Lula abre licitação de R$ 98 milhões para comunicação digital

A recente revelação de que o Partido dos Trabalhadores (PT) realizou pagamentos milionários para impulsionar postagens nas redes sociais reacende uma discussão crucial sobre os limites da comunicação política e os riscos da desinformação institucionalizada. Em um cenário já tenso, onde o debate público está contaminado por narrativas polarizadas, esse tipo de prática levanta questionamentos não apenas éticos, mas também estratégicos.

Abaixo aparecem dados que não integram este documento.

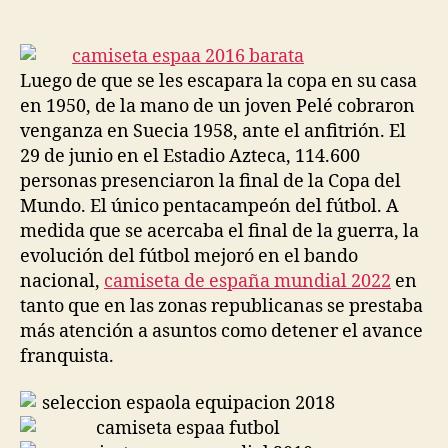
de
de
la
la
entrada
entrada
Luego de que se les escapara la copa en su casa
en 1950, de la mano de un joven Pelé cobraron
venganza en Suecia 1958, ante el anfitrión. El
29 de junio en el Estadio Azteca, 114.600
personas presenciaron la final de la Copa del
Mundo. El único pentacampeón del fútbol. A
medida que se acercaba el final de la guerra, la
evolución del fútbol mejoró en el bando
nacional,
camiseta de españa mundial 2022
en
tanto que en las zonas republicanas se prestaba
más atención a asuntos como detener el avance
franquista.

A aposta no impulsionamento

Ao optar por turbinar conteúdos favoráveis nas plataformas digitais — especialmente aqueles que defendem ministros do STF ou atacam opositores políticos — o PT não apenas reforça sua base engajada, mas também transforma sua estrutura de comunicação em uma máquina oficial de amplificação ideológica. O problema não está no uso legítimo de impulsionamento, recurso comum em campanhas, mas sim na forma como isso é utilizado com verba pública, contratos indiretos e narrativas institucionalizadas.

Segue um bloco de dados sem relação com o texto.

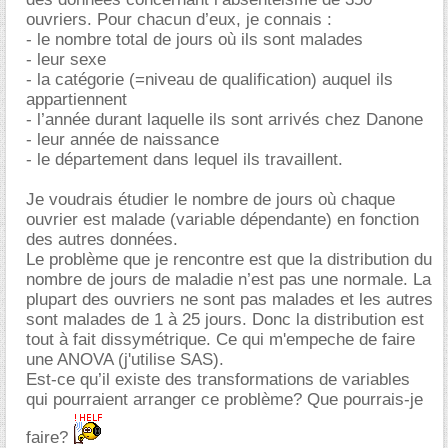
ouvriers. Pour chacun d’eux, je connais :
- le nombre total de jours où ils sont malades
- leur sexe
- la catégorie (=niveau de qualification) auquel ils
appartiennent
- l’année durant laquelle ils sont arrivés chez Danone
- leur année de naissance
- le département dans lequel ils travaillent.
Je voudrais étudier le nombre de jours où chaque
ouvrier est malade (variable dépendante) en fonction
des autres données.
Le problème que je rencontre est que la distribution du
nombre de jours de maladie n’est pas une normale. La
plupart des ouvriers ne sont pas malades et les autres
sont malades de 1 à 25 jours. Donc la distribution est
tout à fait dissymétrique. Ce qui m'empeche de faire
une ANOVA (j'utilise SAS).
Est-ce qu’il existe des transformations de variables
qui pourraient arranger ce problème? Que pourrais-je
faire?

Erros graves e implicações

  • Perda de autenticidade: Quando a comunicação partidária depende de robôs e impulsionamentos pagos, ela deixa de dialogar com o cidadão e passa a performar para algoritmos.
  • Ambiente tóxico de debate: O impulsionamento de postagens com teor agressivo contra o contraditório só acirra a intolerância digital, reduzindo espaços de pluralidade — justamente aquilo que o partido costuma defender publicamente.
  • Desconexão com a base: Investir em impulsionamento de propaganda institucional enquanto membros da base sofrem com falta de serviços e insegurança revela uma prioridade deslocada.
  • Risco jurídico e eleitoral: Se as publicações impulsionadas forem enquadradas como propaganda eleitoral antecipada ou desinformação institucional, o partido pode ser responsabilizado por abuso de poder comunicacional.

A democracia pede transparência

O PT, que historicamente construiu sua narrativa como defensor das liberdades democráticas e da inclusão social, deveria ser o primeiro a zelar pela transparência nas suas estratégias digitais. Financiar campanhas veladas de comunicação em vez de investir no diálogo público é um erro que mina sua própria credibilidade — principalmente diante de um eleitorado cada vez mais atento à manipulação de conteúdos.

A comunicação política eficaz não se mede em milhões de impressões, mas sim em confiança construída. Impulsionar postagens pode gerar alcance, mas dificilmente sustenta reputação.